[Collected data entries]
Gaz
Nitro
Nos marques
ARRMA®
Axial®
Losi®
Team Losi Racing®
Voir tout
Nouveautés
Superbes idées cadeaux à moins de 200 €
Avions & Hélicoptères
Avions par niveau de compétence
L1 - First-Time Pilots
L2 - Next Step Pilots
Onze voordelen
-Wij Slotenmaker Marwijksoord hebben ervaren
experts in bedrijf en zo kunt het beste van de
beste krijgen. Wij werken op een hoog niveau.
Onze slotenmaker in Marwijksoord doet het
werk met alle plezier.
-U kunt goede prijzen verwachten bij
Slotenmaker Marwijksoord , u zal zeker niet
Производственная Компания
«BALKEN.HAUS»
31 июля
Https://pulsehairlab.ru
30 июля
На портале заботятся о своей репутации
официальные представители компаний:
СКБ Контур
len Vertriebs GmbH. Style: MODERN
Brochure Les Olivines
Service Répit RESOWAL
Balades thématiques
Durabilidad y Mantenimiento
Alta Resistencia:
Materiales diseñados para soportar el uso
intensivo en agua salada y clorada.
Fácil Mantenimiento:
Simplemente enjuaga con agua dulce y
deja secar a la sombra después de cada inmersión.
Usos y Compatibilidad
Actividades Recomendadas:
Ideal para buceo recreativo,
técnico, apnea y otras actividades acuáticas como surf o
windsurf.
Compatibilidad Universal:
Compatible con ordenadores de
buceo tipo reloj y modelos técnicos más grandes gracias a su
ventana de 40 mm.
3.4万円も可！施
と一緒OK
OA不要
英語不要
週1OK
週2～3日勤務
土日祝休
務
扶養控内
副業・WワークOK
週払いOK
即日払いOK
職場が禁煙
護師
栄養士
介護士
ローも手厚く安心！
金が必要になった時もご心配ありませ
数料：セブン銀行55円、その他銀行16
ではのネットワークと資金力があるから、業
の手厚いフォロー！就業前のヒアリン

### What the task requires
Reproduce, with both ends included, the lines from the one holding "Team Losi Racing®" to the end of the records above.

### Task answer
Team Losi Racing®
Voir tout
Nouveautés
Superbes idées cadeaux à moins de 200 €
Avions & Hélicoptères
Avions par niveau de compétence
L1 - First-Time Pilots
L2 - Next Step Pilots
Onze voordelen
-Wij Slotenmaker Marwijksoord hebben ervaren
experts in bedrijf en zo kunt het beste van de
beste krijgen. Wij werken op een hoog niveau.
Onze slotenmaker in Marwijksoord doet het
werk met alle plezier.
-U kunt goede prijzen verwachten bij
Slotenmaker Marwijksoord , u zal zeker niet
Производственная Компания
«BALKEN.HAUS»
31 июля
Https://pulsehairlab.ru
30 июля
На портале заботятся о своей репутации
официальные представители компаний:
СКБ Контур
len Vertriebs GmbH. Style: MODERN
Brochure Les Olivines
Service Répit RESOWAL
Balades thématiques
Durabilidad y Mantenimiento
Alta Resistencia:
Materiales diseñados para soportar el uso
intensivo en agua salada y clorada.
Fácil Mantenimiento:
Simplemente enjuaga con agua dulce y
deja secar a la sombra después de cada inmersión.
Usos y Compatibilidad
Actividades Recomendadas:
Ideal para buceo recreativo,
técnico, apnea y otras actividades acuáticas como surf o
windsurf.
Compatibilidad Universal:
Compatible con ordenadores de
buceo tipo reloj y modelos técnicos más grandes gracias a su
ventana de 40 mm.
3.4万円も可！施
と一緒OK
OA不要
英語不要
週1OK
週2～3日勤務
土日祝休
務
扶養控内
副業・WワークOK
週払いOK
即日払いOK
職場が禁煙
護師
栄養士
介護士
ローも手厚く安心！
金が必要になった時もご心配ありませ
数料：セブン銀行55円、その他銀行16
ではのネットワークと資金力があるから、業
の手厚いフォロー！就業前のヒアリン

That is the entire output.